Recorded data:
+ + +

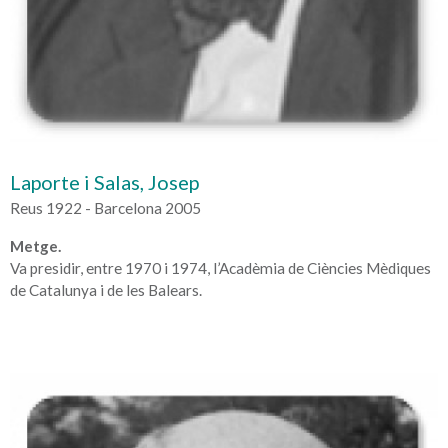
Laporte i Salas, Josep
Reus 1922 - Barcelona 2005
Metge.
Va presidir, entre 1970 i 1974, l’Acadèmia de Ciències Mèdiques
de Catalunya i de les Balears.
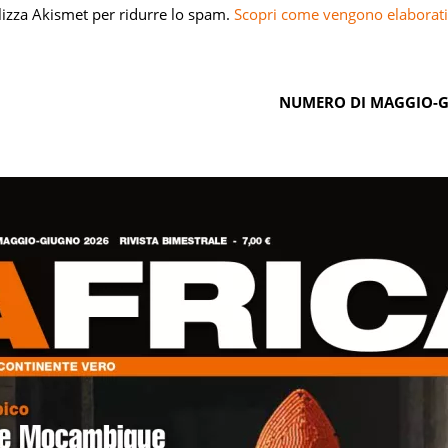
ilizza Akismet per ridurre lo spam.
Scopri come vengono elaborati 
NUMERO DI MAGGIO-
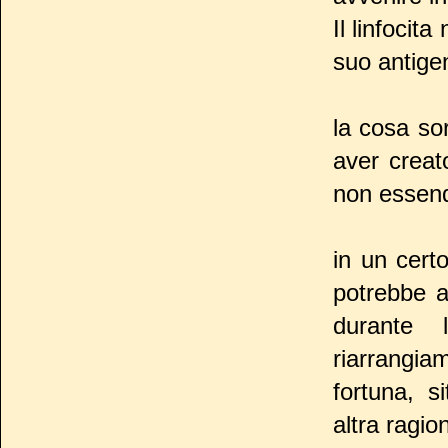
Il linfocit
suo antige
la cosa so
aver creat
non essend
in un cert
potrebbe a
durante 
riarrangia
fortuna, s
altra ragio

+ + +

Directions for this task:
Print the listing word for word but skip its pictures.

Answer to the problem:
Laporte i Salas, Josep
Reus 1922 - Barcelona 2005
Metge.
Va presidir, entre 1970 i 1974, l’Acadèmia de Ciències Mèdiques
de Catalunya i de les Balears.
ilizza Akismet per ridurre lo spam.
Scopri come vengono elaborati 
NUMERO DI MAGGIO-
Il linfocit
suo antige
la cosa so
aver creat
non essend
in un cert
potrebbe a
durante 
riarrangia
fortuna, s
altra ragio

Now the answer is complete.